It's a truism among foreign policy wonks that during the Bush administration America has seen an erosion of its ability to persuade other countries to do what it wants them to do. The unilateralism, the blunders in the Middle East, and the Manichean view of the rest of the world have been so off-putting that, as poll after poll shows, the attitudes of people in other countries toward the United States have declined precipitously. To borrow Joseph Nye's phrase, the country has suffered a loss of its "soft power." Once Bush leaves office, the argument goes, America's image abroad will improve—but that won't happen until January 2009.
In the meantime, a more unexpected phenomenon seems to be occurring. The competitiveness of the 2008 presidential election itself might already be augmenting America's soft power.
This development might surprise most Americans. Watching the campaign, the Democrats seem to be incapable of going a sentence without saying, "hope," "change" or "experience." The Republicans are falling over themselves trying to do their best impersonation of Ronald Reagan. The Lincoln-Douglas debates these are not.
Nevertheless, interest abroad has been palpable. The Washington Post recently reported that the Iowa caucuses and New Hampshire primary had been generating unprecedented interest in Africa and Europe. More than 700 correspondents from 50 different countries covered those events.
Why the strong interest? Any leadership transition in a great power will command attention, but there's something more at work here. The narrative arc of the campaign has certainly been gripping. Front runners have risen, fallen, and risen again. On the Democratic side Clinton and then Obama have been brought low by the shifts in voter sentiment. On the GOP side it's been even more dramatic. McCain was the front runner, then Romney, then Giuliani, then Huckabee, and now McCain again.
Part of it is the candidates' personal histories. Barack Obama's rise to prominence has excited citizens in Kenya, the homeland of his father. Hillary Clinton has rock star status in Europe. One British news editor commented, "They are almost like superhero cartoons: the Mormon, the woman, the black, the millionaire, the war hero … We do love a good show over here."
There's more than personal charisma at work. The way the 2008 campaign has played out so far has been particularly beguiling. Consider that this might be the most competitive presidential election in modern history. For the first time since 1952 no incumbent president or vice president is trying to secure the nomination. On the Democratic side three candidates have viable shots at the nomination (Clinton, Obama, John Edwards). On the Republican side at least four candidates—John McCain, Mitt Romney, Rudy Giuliani and Mike Huckabee—have a viable chance of winning. With such a tight race, even fringe candidates like Ron Paul and Mike Gravel have had their moments in the sun. This kind of fierce competition is rare in any country's electoral politics, let alone that of the sole remaining superpower.
In a pleasant surprise, negative campaigning has not worked. Part of the explanation for Huckabee's rise in the polls has been the relentlessly upbeat quality of the campaign and the man. Mitt Romney, in contrast, has not gained much from attacking either Huckabee or McCain.

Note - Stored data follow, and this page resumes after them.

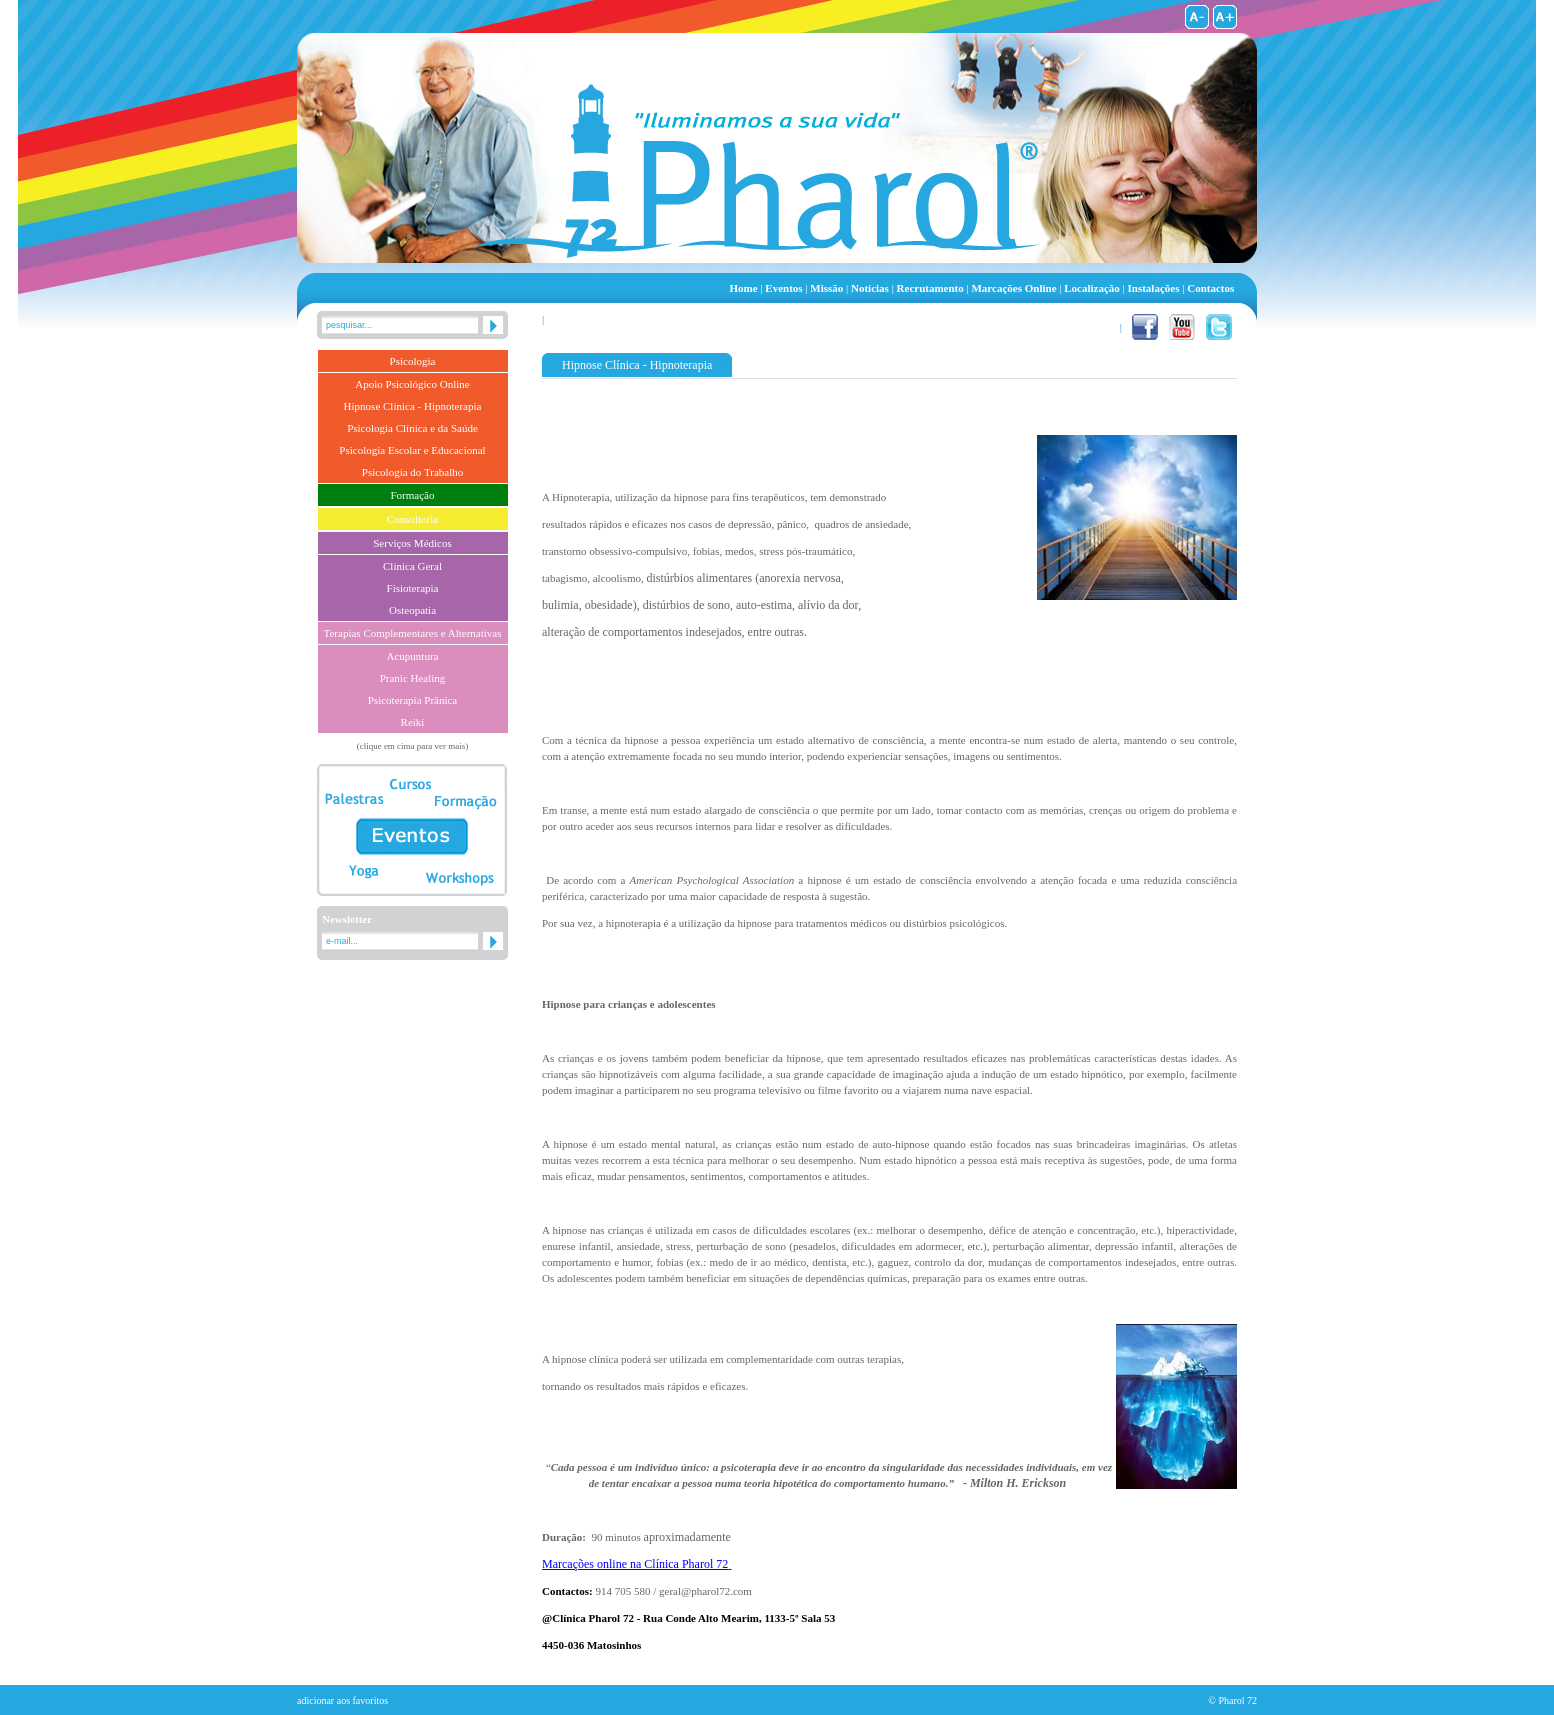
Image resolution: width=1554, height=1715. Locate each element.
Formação (413, 495)
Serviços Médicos (412, 543)
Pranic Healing (413, 678)
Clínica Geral (412, 566)
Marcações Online (1014, 288)
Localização (1091, 288)
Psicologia (413, 361)
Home (744, 288)
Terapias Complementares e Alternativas (413, 633)
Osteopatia (412, 610)
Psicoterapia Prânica (413, 700)
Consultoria (412, 519)
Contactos (1210, 288)
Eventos (784, 288)
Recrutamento (930, 288)
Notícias (869, 288)
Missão (827, 288)
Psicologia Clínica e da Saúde (412, 428)
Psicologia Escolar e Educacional (412, 450)
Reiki (413, 722)
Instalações (1153, 288)
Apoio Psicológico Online (412, 384)
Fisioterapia (413, 588)
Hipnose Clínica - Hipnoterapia (413, 406)
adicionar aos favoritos (342, 1700)
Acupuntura (413, 656)
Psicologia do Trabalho (412, 472)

Obama's optimism on the campaign trail worked well for him, until women thought Hillary was being unfairly attacked and rallied behind her. In South Carolina, however, Clinton will likely pay a price for statements made by her, her husband, and her surrogates impugning Obama in particular and, in some instances, the civil rights movement in general.
Furthermore, from an international perspective, the cream is rising to the top. The three candidates who would generate the most excitement outside the United States are Clinton, Obama, and McCain. The probability of two of them securing their parties' nominations is relatively high right now.
Elections and campaigns do not always reflect well on the country holding them. In the past month Pakistan has been decimated by Benazir Bhutto's assassination, the government's inept handling of the situation and riots by distraught Bhutto supporters. A bitterly contested election and accusations of vote-rigging have torn the country of Kenya apart. South Korea's new leader, Lee Myung Bak, was elected just as a videotape emerged linking him to allegations of embezzlement and illegal stock trading (he'll likely not be charged).
To be sure, not all dimensions of the 2008 campaign have been good for America's image abroad. With the exception of McCain, the Republican field has been obsessed with who sounds tougher on immigration issues. The Democrats have been less exercised over this issue, but when the topic turns to trade, it has been a race among the candidates to see who can bash China first.
All of the top-tier candidates have published essays in Foreign Affairs outlining their vision of international relations. One of the few areas where there is bipartisan agreement has been the need to improve America's image abroad. It will be a pleasant surprise if the election campaign itself helps them succeed in that effort.